I love the way you handled the Rottweiler.  But you really ought to go down the formal route of a DRN so that none of these debts ever come back to haunt you when good times come back.  How about phoning Mabs and contacting the ISI?

And don't make any offers to anybody, looks to me like you need pay nobody anything unlessthere is something you have omitted to tell us.  And the absolute worst thing to do is take money from your mother.

I've had a very cursory look at the ISI new (Sept) booklet on the procedure and you need to get your skates on, *no fee for the AI and ISI is waiving it's fee until the end of this year* (Warning to all people looking at this. ).  In particular it looks exactly the right thing for the debts you have (credit card and overdraft)


----------



## Bronte (14 Oct 2015)

[broken link removed]

*What is a DRN?*
The Act makes provision for the issue of a Debt Relief Notice (DRN) in certain circumstances.

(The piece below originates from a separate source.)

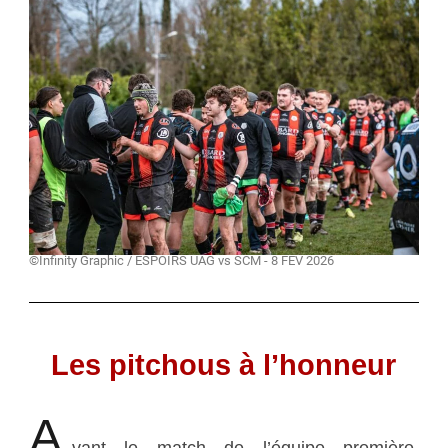
©Infinity Graphic / ESPOIRS UAG vs SCM - 8 FEV 2026
Les pitchous à l’honneur
A
vant le match de l’équipe première,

Its purpose is to give relief from debt to people who are in debt and have little or no disposable income or assets which they could use to repay what they owe.

The qualifying debts they owe cannot exceed €35,000.

The DRN process enables eligible insolvent debtors to write off their debts where they can prove they are not in a position to repay them and it is unlikely their financial situation will improve in the next 3 years.


----------